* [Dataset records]
============================================================

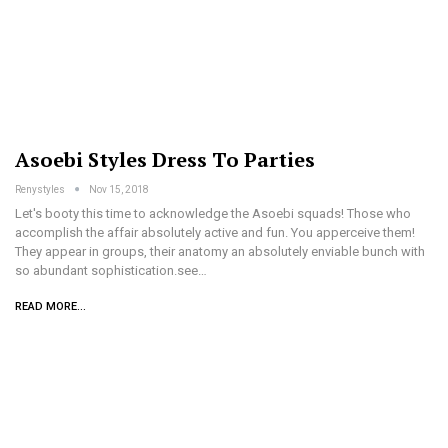
Asoebi Styles Dress To Parties
Renystyles
Nov 15, 2018
Let's booty this time to acknowledge the Asoebi squads! Those who
accomplish the affair absolutely active and fun. You apperceive them!
They appear in groups, their anatomy an absolutely enviable bunch with
so abundant sophistication.see…
READ MORE...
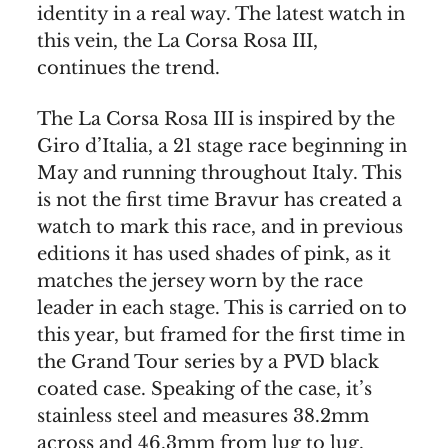
identity in a real way. The latest watch in
this vein, the La Corsa Rosa III,
continues the trend.
The La Corsa Rosa III is inspired by the
Giro d’Italia, a 21 stage race beginning in
May and running throughout Italy. This
is not the first time Bravur has created a
watch to mark this race, and in previous
editions it has used shades of pink, as it
matches the jersey worn by the race
leader in each stage. This is carried on to
this year, but framed for the first time in
the Grand Tour series by a PVD black
coated case. Speaking of the case, it’s
stainless steel and measures 38.2mm
across and 46.3mm from lug to lug.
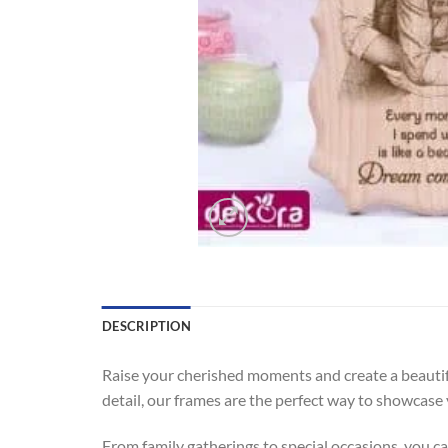
DESCRIPTION
Raise your cherished moments and create a beauti
detail, our frames are the perfect way to showcas
From family gatherings to special occasions, you 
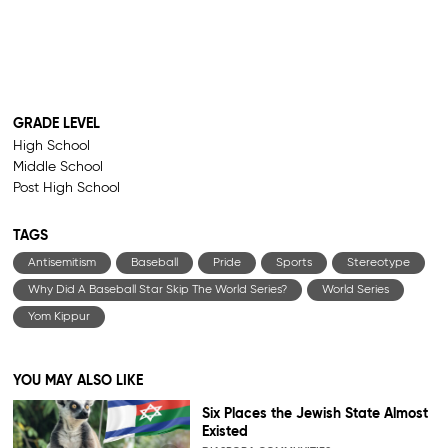
GRADE LEVEL
High School
Middle School
Post High School
TAGS
Antisemitism
Baseball
Pride
Sports
Stereotype
Why Did A Baseball Star Skip The World Series?
World Series
Yom Kippur
YOU MAY ALSO LIKE
Six Places the Jewish State Almost
Existed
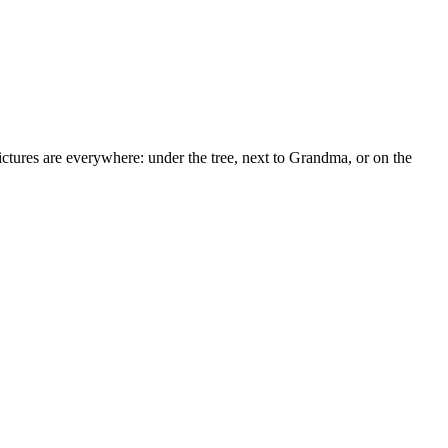
ctures are everywhere: under the tree, next to Grandma, or on the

============================================================

* [ABOUT THIS EXERCISE]
The expected output is the exact run of lines from the one containing "YOU MAY ALSO LIKE" through the final line of the data above, both ends included, with no pictures.

* [OUTPUT FOR THIS TASK]
YOU MAY ALSO LIKE
Six Places the Jewish State Almost
Existed
ctures are everywhere: under the tree, next to Grandma, or on the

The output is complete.